REQUIREMENT. When you reach the line that contains "Маленького хлопчика, який зник" in the data below, start reproducing lines exactly, and stop after the line that contains "Lantas, bagaimana dengan".

DATA TO USE.
•••••

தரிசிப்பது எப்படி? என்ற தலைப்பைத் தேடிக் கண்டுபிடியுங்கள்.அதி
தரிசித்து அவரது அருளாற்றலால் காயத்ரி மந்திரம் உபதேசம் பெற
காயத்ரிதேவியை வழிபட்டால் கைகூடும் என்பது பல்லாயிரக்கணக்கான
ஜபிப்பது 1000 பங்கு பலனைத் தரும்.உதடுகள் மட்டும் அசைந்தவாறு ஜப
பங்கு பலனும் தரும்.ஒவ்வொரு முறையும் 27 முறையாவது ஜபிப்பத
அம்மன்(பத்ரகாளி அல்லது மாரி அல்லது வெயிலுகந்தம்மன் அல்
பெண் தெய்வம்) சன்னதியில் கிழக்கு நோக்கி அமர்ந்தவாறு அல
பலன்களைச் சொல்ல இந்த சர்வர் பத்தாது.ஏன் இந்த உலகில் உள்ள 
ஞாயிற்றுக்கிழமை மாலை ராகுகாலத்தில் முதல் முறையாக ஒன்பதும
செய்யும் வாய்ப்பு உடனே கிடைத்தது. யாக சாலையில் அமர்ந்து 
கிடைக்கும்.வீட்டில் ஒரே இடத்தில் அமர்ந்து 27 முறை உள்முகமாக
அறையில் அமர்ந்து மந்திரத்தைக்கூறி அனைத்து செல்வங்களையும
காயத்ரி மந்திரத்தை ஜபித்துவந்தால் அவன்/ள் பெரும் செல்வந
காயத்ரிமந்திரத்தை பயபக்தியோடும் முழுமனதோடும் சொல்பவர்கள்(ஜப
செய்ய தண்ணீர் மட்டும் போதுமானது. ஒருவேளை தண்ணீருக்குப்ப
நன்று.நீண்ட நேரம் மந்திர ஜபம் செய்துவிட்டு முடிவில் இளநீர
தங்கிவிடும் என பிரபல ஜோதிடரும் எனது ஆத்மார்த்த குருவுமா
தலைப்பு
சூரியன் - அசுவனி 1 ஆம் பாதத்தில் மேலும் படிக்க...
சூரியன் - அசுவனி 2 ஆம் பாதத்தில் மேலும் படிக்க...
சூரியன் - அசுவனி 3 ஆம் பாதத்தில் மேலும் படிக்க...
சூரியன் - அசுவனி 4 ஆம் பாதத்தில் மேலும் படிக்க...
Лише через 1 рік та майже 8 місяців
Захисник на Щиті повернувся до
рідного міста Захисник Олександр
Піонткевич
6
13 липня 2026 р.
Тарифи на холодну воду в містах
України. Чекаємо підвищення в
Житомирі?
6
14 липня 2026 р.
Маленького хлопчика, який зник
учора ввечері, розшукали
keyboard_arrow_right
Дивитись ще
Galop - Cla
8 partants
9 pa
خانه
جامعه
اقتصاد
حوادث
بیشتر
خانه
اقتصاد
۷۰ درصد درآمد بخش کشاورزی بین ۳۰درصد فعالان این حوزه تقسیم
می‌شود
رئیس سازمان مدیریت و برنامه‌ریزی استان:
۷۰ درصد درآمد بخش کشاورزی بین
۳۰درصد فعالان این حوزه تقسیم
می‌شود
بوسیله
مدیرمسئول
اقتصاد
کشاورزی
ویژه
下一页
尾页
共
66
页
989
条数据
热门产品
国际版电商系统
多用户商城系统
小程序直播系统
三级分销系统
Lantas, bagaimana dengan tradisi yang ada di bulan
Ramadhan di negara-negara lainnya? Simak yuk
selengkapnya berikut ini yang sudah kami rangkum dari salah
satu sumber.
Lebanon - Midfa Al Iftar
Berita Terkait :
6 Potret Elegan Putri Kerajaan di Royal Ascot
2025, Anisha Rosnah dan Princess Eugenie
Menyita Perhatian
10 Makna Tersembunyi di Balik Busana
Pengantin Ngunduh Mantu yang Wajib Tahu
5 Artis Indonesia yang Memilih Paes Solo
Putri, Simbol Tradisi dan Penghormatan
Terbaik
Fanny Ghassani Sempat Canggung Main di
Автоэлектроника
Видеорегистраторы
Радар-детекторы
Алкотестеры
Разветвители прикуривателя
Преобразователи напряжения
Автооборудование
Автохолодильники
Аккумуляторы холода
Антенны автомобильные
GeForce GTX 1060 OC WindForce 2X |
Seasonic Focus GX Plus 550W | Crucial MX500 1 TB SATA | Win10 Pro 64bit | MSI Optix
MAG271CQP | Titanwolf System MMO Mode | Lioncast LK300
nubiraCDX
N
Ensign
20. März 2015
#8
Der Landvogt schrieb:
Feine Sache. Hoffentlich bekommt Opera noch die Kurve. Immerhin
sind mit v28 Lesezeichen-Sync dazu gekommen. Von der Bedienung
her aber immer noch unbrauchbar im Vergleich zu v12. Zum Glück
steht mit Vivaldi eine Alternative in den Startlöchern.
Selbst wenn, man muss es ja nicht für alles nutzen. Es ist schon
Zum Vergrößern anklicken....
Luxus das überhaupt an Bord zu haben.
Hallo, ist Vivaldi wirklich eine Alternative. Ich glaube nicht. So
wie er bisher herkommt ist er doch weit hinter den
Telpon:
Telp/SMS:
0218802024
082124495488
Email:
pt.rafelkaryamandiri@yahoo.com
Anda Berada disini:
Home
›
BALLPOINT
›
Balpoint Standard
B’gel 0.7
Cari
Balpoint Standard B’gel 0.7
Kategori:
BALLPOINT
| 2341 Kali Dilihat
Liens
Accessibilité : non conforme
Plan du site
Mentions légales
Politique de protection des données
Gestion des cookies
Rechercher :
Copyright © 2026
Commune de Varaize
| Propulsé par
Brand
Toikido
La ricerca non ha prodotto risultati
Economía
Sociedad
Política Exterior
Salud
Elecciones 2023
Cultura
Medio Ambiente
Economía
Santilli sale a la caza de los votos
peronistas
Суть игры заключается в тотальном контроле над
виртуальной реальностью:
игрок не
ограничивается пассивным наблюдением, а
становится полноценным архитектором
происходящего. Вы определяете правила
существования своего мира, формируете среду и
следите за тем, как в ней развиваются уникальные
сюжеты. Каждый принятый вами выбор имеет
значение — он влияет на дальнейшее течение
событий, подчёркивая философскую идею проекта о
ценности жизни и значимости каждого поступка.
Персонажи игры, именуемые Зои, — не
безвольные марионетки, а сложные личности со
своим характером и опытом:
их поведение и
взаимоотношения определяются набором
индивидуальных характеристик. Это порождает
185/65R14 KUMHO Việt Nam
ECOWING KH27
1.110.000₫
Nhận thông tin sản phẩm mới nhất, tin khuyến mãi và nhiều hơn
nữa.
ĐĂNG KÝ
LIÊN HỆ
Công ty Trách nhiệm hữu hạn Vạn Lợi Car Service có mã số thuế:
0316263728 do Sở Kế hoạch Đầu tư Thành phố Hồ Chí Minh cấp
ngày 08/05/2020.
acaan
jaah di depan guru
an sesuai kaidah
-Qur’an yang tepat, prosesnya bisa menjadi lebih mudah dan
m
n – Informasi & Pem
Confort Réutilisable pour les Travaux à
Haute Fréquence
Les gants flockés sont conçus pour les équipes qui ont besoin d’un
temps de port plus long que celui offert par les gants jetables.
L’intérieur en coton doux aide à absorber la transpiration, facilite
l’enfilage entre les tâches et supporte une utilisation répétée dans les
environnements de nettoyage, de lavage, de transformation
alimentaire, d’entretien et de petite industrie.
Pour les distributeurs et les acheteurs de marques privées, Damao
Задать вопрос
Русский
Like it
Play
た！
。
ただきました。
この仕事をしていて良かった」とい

•••••

ANSWER TO THE EXERCISE.
Маленького хлопчика, який зник
учора ввечері, розшукали
keyboard_arrow_right
Дивитись ще
Galop - Cla
8 partants
9 pa
خانه
جامعه
اقتصاد
حوادث
بیشتر
خانه
اقتصاد
۷۰ درصد درآمد بخش کشاورزی بین ۳۰درصد فعالان این حوزه تقسیم
می‌شود
رئیس سازمان مدیریت و برنامه‌ریزی استان:
۷۰ درصد درآمد بخش کشاورزی بین
۳۰درصد فعالان این حوزه تقسیم
می‌شود
بوسیله
مدیرمسئول
اقتصاد
کشاورزی
ویژه
下一页
尾页
共
66
页
989
条数据
热门产品
国际版电商系统
多用户商城系统
小程序直播系统
三级分销系统
Lantas, bagaimana dengan tradisi yang ada di bulan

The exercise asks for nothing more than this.